On the surface, “homesteading” looks like frolicking outside in the dirt all day and then sitting down to a delicious scratch-cooked, home-raised meal in the evening. Sure, that is part of it. But, having a functional homestead involves a lot of different skills.
I remember telling my dad once that it felt like farming was more about construction and small engine repair than anything else. My dad laughed and told me my brother (who works in a large agricultural facility) had just told my dad that “…farming was mostly figuring out how to keep old diesel equipment up and running.”
There are likely harder times ahead
Many people have been increasingly concerned about supply shortages. And rightly so. Where I live, outside of Denver, the grocery stores have not gone back to normal. I have three children myself, and the apparent breaks in our supply chain are unnerving. It is easy to get overwhelmed.
People tell me how lucky I am since the lockdown. My kids and I raise most of our meat and grow a fair amount of our vegetables. I’ve got about 1300 square feet of vegetable garden these days. I’ve also got four acres on which we’ve raised chickens, sheep, and goats for food.

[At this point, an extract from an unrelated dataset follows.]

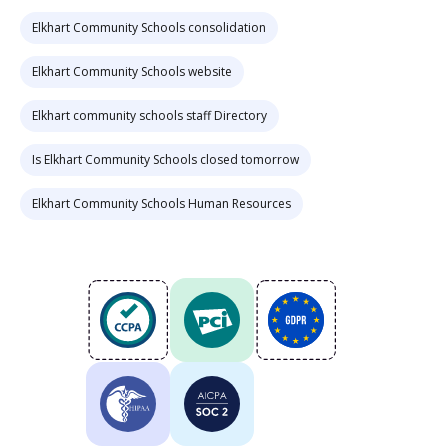
Elkhart Community Schools consolidation
Elkhart Community Schools website
Elkhart community schools staff Directory
Is Elkhart Community Schools closed tomorrow
Elkhart Community Schools Human Resources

We’ve got a productive chunk of land, but it all started as a little backyard suburban garden.
However, “most” and “good amount” is by no means “all.”
We are all vulnerable to some degree
To have this land we grow so much of our food on, I live in a lightly policed, unincorporated area. As a petite divorcee, I’m an easy target, and I have had to deal with a lot more crime than my friends living in planned, policed, regulated subdivisions.